Each scholarship candidate was invited to design a project to change the world. Thiel personally selected the winners on the basis of these projects. Although all ideas cover different disciplines, they all have a high-tech angle. According to Thiel, “one of the winners wants to create a mobile banking system for the developing world. Another is working to create cheaper biofuels. We want to build robots that can help at home.”
This scholarship could not have come at a more interesting, and most likely crucial, time when the debate on the value of higher education is becoming more and more heated. There are thousands of new graduates swimming in student loan debt and facing one of the most difficult labour markets in decades. Many people are wondering if college education is worth it, given the increase in tuition fees and the decrease in future prospects.

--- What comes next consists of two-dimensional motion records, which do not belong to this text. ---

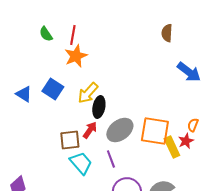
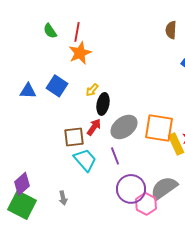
yellow arrow: (88, 93) -> (92, 90), size x0.6
blue triangle: (24, 94) -> (28, 91), turned -30

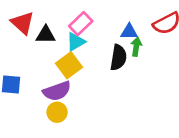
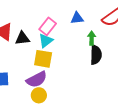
blue triangle: (129, 32) -> (77, 18), moved
black semicircle: (118, 58) -> (96, 55), moved
yellow square: (69, 65) -> (43, 59), turned -36

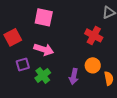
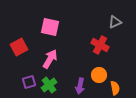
pink arrow: (44, 49) -> (50, 59), turned -78
purple square: (23, 64) -> (29, 82), moved

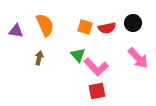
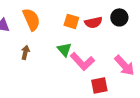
pink arrow: (138, 58) -> (124, 65), moved
red square: (97, 91) -> (99, 85), moved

“Turning people into debt slaves when they are in university is not really the way we end up building a better society,” Thiel added. Thiel made his fortune as a co-founder of PayPal shortly after graduating from Stanford Law School. After that, he bought into Facebook and became one of the social media giant early investor. Thiel strongly believes that innovation in the United States is stagnating and that radical solutions are needed to advance civilization.

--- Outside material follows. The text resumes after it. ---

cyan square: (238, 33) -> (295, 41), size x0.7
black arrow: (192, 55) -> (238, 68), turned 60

One of these efforts is the “20 under 20” fraternity. Thiel believes that the brightest young minds are able to contribute more to society by jumping university and bringing their ideas into the real world immediately. However, not everyone can be as lucky as Thiel and Mark Zuckerberg on Facebook.
Vivek Wadhwa, Director of Research at Duke University’s Centre for Entrepreneurship, disagrees with Thiel and sees his new program as sending the message that anyone can be Mark Zuckerberg. “Silicon Valley lives in its own bubble. He sees the world through his own prism. This is a distorted view,” said Mr. Wadhwa.

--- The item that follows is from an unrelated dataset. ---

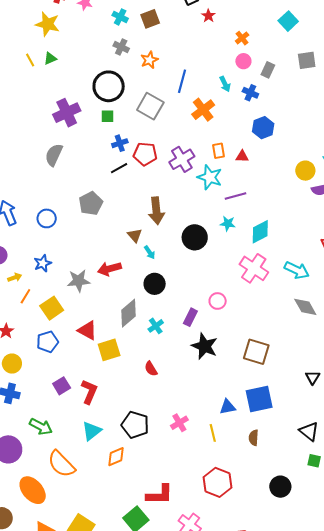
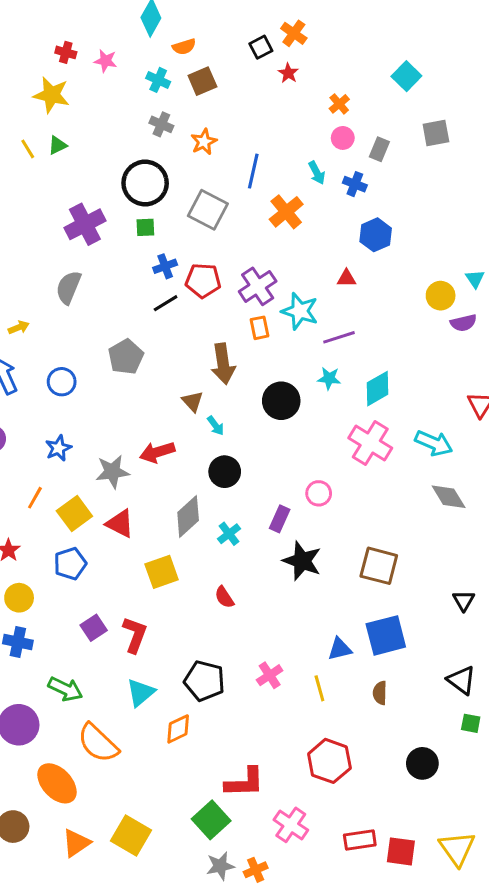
orange rectangle: (218, 151) -> (259, 328), moved
yellow arrow: (15, 278) -> (19, 327), moved
red triangle: (87, 330) -> (120, 524), moved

Wadhwa also added: “All people who make trouble are highly educated. They are rich themselves. They succeeded because of their education. We would never have heard of Peter Thiel if he hadn’t graduated from Stanford.”
Thiel replied that the “20 under 20” should not be judged on the basis of his own training or the merits of his criticism of higher education. Thiel urged critics to wait and see what these people will achieve over the next two years.
Studies in recent years have shown that people who have completed a college diploma were laid off during the “Great Recession” at a much lower rate than people without a college diploma. In addition, individuals with a college diploma were also more likely to be re-employed.
Could it be a new revolution in higher education? Or will the world reject these students and their ideas because of their lack of college education?